Each work begins as a location found on a map, researched and tracked down, before the picture is made. Each site, the subject of a single frame. Composing only and always outdoors, Cooper describes his commitment to method, "I have worked in the landscape since 1969, when I made a vow to do nothing else. I walked eight miles up ... See Canyon in central California, got to its end, found and made a picture; which I consider my first real picture." Yet, his photographs are not documents, records of a voyage; he does not take his pictures, but 'finds' them, 'makes' them. Devoid of figures and animals, Cooper's images do not even evidence the residue of human contact, aiming instead towards an imaging of transcendence, of time within place. The compelling tableaux invest themselves in the intricate shapes of entwined tree branches, the unique identity of a wave, the velveteen flow of water, or visceral geology of rock formations; they are the texture of place, enabled through the artist's use of a chiaroscuro technique - the use of deep, dramatic, and highly contrasting variations of light and shade in an image - and the effect of his antique silver prints, layered in accentuating selenium and gold chloride.
In his most recent exhibition at Haunch of Venison, London (2004), 'point of no return', Cooper presented the first portion of an epic series, which began for him in the early 1990s. 'The World's Edge - The Atlantic Basin Project' seeks to map the extremities of land and islands that surround the Atlantic Ocean, beginning with Europe and Africa, as the artist ventures, both physically and visually, from 'North of 80 degrees - Looking towards the Furthest North, Europe - The North Polar Sea' (2004) made at the Svalbard Archipelago in Norway to 'Furthest West - the Mid-Atlantic Ocean' (2004) composed at Cape Verde Peninsula, in Senegal, to 'Furthest South - The Indian Ocean - High Tide' (2004) found at Cape Agulhas in South Africa. However, moving from the Old world to the new, this first part of an epic adventure, Cooper's works also seek to outline the memory of the landscape in a global history marked by the fruits and pitfalls of globalization. 'At the World’s Edge - Southwest-most - Looking towards the New World - the North Atlantic Ocean' marks the starting point of Magellan's circumnavigation of the globe; 'Sea Fog - the Mouth of the River Quadalquivir - the Mid-North Atlantic Ocean' memorializes the commencement of Columbus's 1492 journey into the unknown: points of no return.

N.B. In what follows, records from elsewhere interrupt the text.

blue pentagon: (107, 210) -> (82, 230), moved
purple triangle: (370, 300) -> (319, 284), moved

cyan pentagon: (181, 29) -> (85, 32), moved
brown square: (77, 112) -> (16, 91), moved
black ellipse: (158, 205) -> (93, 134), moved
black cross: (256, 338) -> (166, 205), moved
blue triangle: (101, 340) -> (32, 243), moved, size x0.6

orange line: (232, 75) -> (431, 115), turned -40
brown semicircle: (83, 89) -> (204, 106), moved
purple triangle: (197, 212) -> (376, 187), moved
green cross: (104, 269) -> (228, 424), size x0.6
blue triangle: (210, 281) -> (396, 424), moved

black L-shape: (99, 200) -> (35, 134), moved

Thomas Joshua Cooper, born in San Francisco, has lived in Scotland for the past twenty years, where he is Professor of Fine Art at Glasgow School of Art. During this time he has founded the only fine art photography course in the UK. Cooper has held over fifty solo exhibitions since 1971 across Europe and America, including in 2001, an exhibition at Tate St. Ives, and more recently, an exhibition at Haunch of Venison, London (2004), followed by exhibitions in 2005 at the Galerie Judin, Zurich, the Whitworth Art Gallery, University of Manchester, and Casa das Mudas Centro das Artes, Madeira. His work can be found in public and private collections around the world, including the Art Institute of Chicago; the J. Paul Getty Museum, Los Angeles; the National Gallery of Canada, Ottawa; the Arts Council of England, and the Victoria and Albert Museum, London.